Work required. Please state how many lines of the listing contain the word "oder", giving the number by itself.

Data for the task.
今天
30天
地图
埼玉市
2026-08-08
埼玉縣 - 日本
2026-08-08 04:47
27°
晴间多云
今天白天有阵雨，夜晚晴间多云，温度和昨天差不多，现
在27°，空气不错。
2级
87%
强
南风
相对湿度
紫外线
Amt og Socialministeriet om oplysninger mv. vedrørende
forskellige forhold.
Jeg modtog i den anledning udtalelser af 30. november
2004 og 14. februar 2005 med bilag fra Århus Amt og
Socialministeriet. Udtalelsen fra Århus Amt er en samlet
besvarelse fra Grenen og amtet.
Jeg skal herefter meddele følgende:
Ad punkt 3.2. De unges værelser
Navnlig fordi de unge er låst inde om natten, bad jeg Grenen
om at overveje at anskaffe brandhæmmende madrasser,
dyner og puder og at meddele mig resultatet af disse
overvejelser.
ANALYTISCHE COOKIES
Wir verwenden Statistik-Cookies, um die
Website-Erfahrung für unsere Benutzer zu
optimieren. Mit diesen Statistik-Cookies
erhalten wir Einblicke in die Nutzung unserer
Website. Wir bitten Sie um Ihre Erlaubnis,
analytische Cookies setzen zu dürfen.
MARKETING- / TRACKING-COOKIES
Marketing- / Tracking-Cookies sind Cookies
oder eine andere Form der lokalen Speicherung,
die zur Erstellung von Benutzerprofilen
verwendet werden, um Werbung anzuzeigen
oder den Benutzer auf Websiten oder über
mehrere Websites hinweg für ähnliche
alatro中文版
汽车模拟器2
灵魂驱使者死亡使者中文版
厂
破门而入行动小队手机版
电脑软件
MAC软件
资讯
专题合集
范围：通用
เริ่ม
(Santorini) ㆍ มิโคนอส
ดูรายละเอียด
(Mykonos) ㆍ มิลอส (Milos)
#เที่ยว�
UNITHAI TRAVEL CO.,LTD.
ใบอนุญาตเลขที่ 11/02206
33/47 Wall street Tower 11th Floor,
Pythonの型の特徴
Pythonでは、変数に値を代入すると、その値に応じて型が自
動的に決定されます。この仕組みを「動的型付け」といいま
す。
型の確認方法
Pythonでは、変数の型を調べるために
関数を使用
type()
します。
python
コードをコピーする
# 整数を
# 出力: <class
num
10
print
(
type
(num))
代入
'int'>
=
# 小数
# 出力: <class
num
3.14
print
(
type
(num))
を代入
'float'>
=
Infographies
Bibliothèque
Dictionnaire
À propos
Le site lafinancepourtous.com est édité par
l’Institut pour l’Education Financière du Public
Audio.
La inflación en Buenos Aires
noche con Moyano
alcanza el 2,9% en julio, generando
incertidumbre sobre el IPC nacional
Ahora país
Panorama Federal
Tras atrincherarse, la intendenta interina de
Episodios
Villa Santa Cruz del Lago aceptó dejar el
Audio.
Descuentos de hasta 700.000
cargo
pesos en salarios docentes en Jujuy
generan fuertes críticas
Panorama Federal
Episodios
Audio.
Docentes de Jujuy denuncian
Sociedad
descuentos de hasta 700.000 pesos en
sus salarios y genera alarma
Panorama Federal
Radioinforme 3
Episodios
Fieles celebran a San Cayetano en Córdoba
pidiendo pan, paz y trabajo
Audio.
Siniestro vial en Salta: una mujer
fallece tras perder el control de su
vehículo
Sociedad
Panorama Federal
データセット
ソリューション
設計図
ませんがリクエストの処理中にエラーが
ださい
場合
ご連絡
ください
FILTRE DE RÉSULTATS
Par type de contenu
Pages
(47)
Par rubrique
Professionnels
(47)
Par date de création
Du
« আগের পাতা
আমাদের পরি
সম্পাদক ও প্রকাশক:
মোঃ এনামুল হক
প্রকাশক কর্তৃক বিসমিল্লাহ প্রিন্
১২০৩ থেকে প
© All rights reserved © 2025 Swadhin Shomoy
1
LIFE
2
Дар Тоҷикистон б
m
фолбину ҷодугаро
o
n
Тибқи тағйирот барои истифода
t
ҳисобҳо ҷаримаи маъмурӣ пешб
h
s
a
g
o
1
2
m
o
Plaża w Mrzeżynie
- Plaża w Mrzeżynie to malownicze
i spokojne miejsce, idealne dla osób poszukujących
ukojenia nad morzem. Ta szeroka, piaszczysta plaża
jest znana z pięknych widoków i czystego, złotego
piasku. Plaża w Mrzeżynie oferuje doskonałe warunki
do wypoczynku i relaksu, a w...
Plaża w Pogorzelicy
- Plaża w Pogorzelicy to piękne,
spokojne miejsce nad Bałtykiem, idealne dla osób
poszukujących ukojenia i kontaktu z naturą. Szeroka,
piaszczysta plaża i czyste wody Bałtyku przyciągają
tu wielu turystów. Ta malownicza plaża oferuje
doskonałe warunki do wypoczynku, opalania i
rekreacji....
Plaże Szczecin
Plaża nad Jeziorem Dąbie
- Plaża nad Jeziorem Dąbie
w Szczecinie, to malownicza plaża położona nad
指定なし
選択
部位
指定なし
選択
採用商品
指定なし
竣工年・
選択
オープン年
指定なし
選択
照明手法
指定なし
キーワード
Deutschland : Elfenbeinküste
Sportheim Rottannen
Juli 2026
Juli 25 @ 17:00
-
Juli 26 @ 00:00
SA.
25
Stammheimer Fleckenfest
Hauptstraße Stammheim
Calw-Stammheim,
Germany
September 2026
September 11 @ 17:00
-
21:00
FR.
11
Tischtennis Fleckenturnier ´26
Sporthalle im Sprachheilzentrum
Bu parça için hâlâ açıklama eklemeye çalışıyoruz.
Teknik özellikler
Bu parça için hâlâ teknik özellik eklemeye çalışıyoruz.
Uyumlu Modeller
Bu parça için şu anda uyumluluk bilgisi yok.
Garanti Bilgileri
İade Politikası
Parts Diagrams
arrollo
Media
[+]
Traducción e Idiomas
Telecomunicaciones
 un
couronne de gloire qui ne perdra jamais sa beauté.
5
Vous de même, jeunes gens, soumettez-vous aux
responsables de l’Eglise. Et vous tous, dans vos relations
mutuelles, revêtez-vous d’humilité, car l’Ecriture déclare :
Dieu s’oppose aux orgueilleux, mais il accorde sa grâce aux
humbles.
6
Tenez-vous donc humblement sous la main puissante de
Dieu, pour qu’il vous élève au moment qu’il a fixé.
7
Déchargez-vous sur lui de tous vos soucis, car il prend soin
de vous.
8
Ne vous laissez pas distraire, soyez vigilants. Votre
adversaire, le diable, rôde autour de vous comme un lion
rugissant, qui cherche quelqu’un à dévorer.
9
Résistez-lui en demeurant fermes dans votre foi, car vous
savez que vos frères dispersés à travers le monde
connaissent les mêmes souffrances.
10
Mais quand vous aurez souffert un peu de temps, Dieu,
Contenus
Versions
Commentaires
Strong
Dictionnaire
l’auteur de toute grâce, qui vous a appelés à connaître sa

Answer. 2